Whoa. What happened to Mr. Friendly?
Charlie held his palms up, and ducked his head. “Okay. Don’t get excited. I’ll tell you the truth.” When woodpeckers hummed Beethoven.
Zack sat back down. “Great. You can start by telling me what you meant by ‘work with him.’”
His shoulders twitched again. “Don’t remember.”
Zack expelled an exasperated sigh. Georgia passed him a note: “Ask about his Mattel deal. Say it was fake.”
“Okay, Mr. Reebuck . . .”
“Call me Charlie,” he offered expansively.
“Thank you, Mr. Reebuck, I don’t think I will. I’d like to move to your Mattel deal.”
Charlie stiffened. “Mattel! Now wait a minute. Nothing wrong with that deal. 100% legit.”
Zack flashed Georgia a meaningful look. “As opposed to the Ramco and Lucas Solutions deals?”
“Whatever. If there’s anything wrong with the Mattel deal, I had nothin’ to do with it.”
Zack’s sigh was theatrical. “I’d like to believe you, Mr. Reebuck. But you lie so much, how can I believe anything you say?”
“I know. I know. I’m working on that.” His staccato admission was tinged with regret, and he lifted his hands in a gesture of surrender.
Hide and Seek continued for another two hours.
Zack and Georgia were sorting through their Reebuck notes and vying with each other for blackest humor at 6:30 that evening, when Ken called again. “Guys, we’re done.”
“For the day?” Zack asked, consulting his watch.
“Done entirely. We settled.”
Georgia turned to stare at the speakerphone. “You settled the whole ITC lawsuit??”
“And the patent case. They’re finalizing the agreement now.”
“And the terms?” Zack asked.
“Verboten to say, but believe me, it’s the deal of the millennium.” He actually chortled. “I think they looked into the abyss of having their U.S. sales blocked, and just capitulated. So Georgia, I just emailed you the language for the press release. Can you run it by Roy, and then get it out on the wire before the market opens tomorrow?”
“Absolutely.”
>
“Woohoo!” Zack yelled, and they did a high five.

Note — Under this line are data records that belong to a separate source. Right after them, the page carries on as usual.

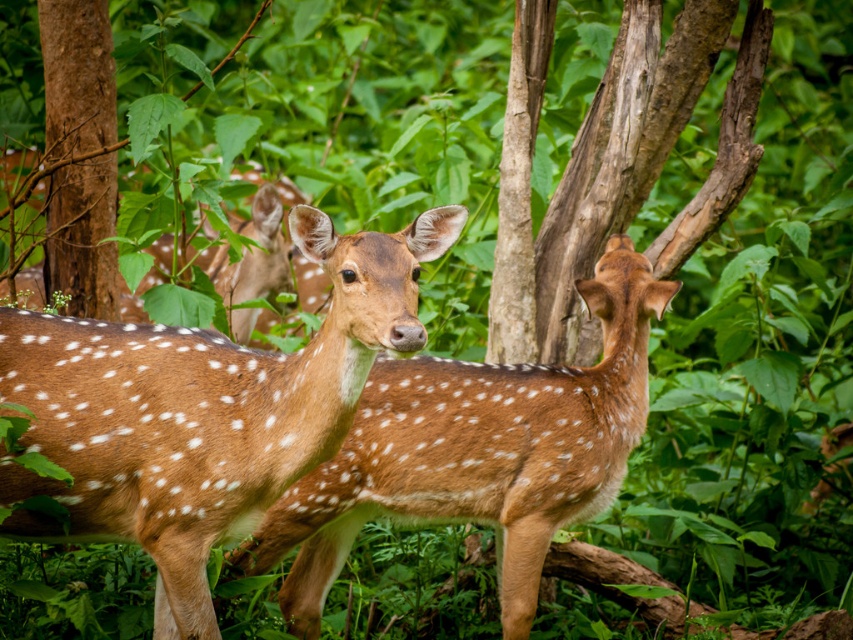 Which is below, brown spotted fur at center or brown rough tree trunk at left?

brown spotted fur at center is below.

Is brown spotted fur at center taller than brown rough tree trunk at left?

Incorrect, brown spotted fur at center's height is not larger of brown rough tree trunk at left's.

Is point (200, 390) in front of point (80, 38)?

Yes, it is.

The image size is (853, 640). Identify the location of brown spotted fur at center. (202, 410).

Who is lower down, brown speckled fur at center or brown rough tree trunk at left?

Positioned lower is brown speckled fur at center.

Can you confirm if brown speckled fur at center is positioned below brown rough tree trunk at left?

Indeed, brown speckled fur at center is positioned under brown rough tree trunk at left.

Identify the location of brown speckled fur at center. (476, 451).

Between brown spotted fur at center and brown speckled fur at center, which one is positioned lower?

brown speckled fur at center

Who is taller, brown spotted fur at center or brown speckled fur at center?

Standing taller between the two is brown speckled fur at center.

I want to click on brown spotted fur at center, so click(x=202, y=410).

The width and height of the screenshot is (853, 640). What are the coordinates of `brown spotted fur at center` in the screenshot? It's located at (202, 410).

“This has certainly been quite a day for the company,” Ken said. “How’s the investigation coming?”
“We interviewed Charlie Reebuck.” Zack caught Georgia’s eye and she shook her head. “Tell you about him later. And then we found a way to squeeze three more email readers onto the system, so we’re up to forty-eight. All a little precarious, but we’re gettin’ there.”
“Good. Stay with it. I know you will. I’ll see you in the morning as soon as my plane lands. In the meantime, savor the victory, guys. We don’t get them often enough.”
Zack ended the call, put his palms against the sides of his head and began alternating them. “We’re up. We’re down. We’re up. We’re down. Is the company better or worse off after today, Georgia? What do you think?”
“Better off, of course. One miserable little sales guy can’t begin to cause the kind of damage the patent suit did.”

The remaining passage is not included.